We’re also in the process of another $34 million investment in Madison. We’re putting in a third train and we may be spending upward of $50-100 million over the next two to three years after that to build it up further. The campus in Madison is just booming and has grown significantly. We’re also investing heavily in the analytical space of biologics because you don’t want to just have the drug substance capability, you also need the analytical skills for that, which we do, but we’re investing there even more aggressively.

At the same time our drug delivery solutions business, which is basically all our non-softgel technologies, including our injectables business, has multiple facets that are growing very aggressively. One continues to be the modified release area. A technology area where things are moving much more from instant release to modified release formats. We spent about $50 million in our Winchester facility and we’re in the process of spending about another $20 million filling out additional equipment for the growth we’ve had there. We may spend an additional $30-40 million over the next three years there. That’s a big chunk of change and again in a year we’ll spend more than $135 million of CapEx, or 7-8 percent of turnover.
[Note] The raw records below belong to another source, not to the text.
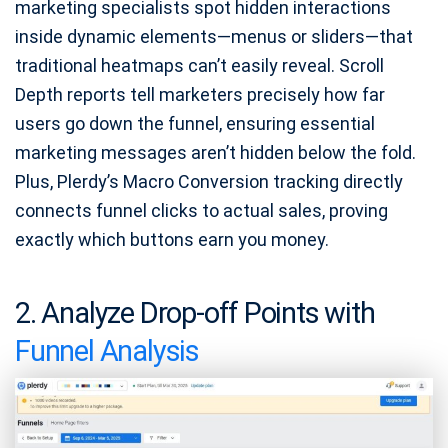
marketing specialists spot hidden interactions
inside dynamic elements—menus or sliders—that
traditional heatmaps can’t easily reveal. Scroll
Depth reports tell marketers precisely how far
users go down the funnel, ensuring essential
marketing messages aren’t hidden below the fold.
Plus, Plerdy’s Macro Conversion tracking directly
connects funnel clicks to actual sales, proving
exactly which buttons earn you money.
2. Analyze Drop-off Points with
Funnel Analysis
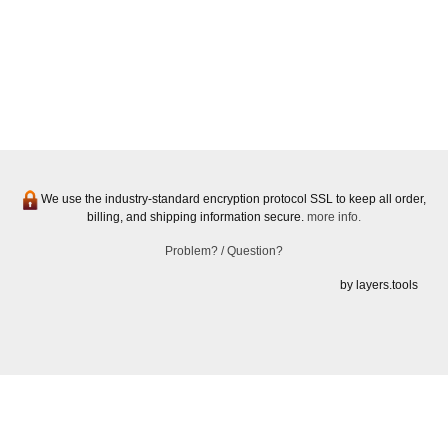
We use the industry-standard encryption protocol SSL to keep all order,
billing, and shipping information secure.
more info.
Problem? / Question?
by layers.tools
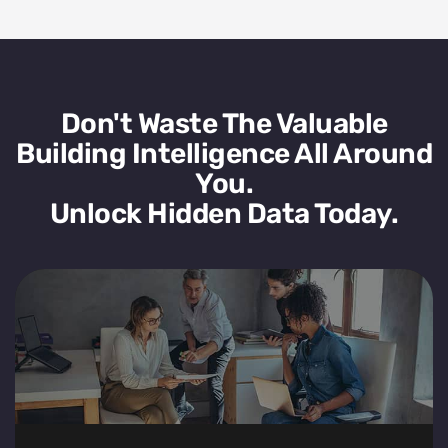
Don't Waste The Valuable
Building Intelligence All Around
You.
Unlock Hidden Data Today.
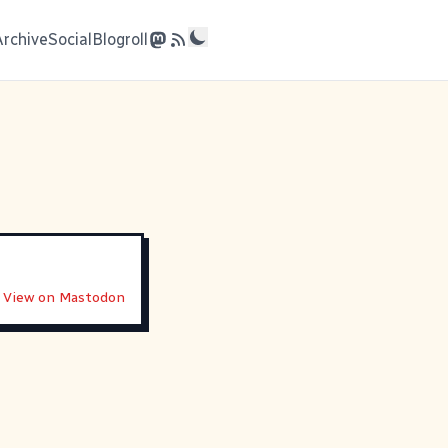
Archive
Social
Blogroll
View on Mastodon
This is a business where your main growth needs to be organic. Meaning that, we do M&A to help fill out technologies and capabilities that we don’t have, but we are a company that starts with a molecule and then works on it for 7-10-years and hopefully it gets approved. That organic growth model is really what has been the driver for us—that new product introduction culture of the company. For us that also requires significant investment and we will continue to aggressively invest from that standpoint.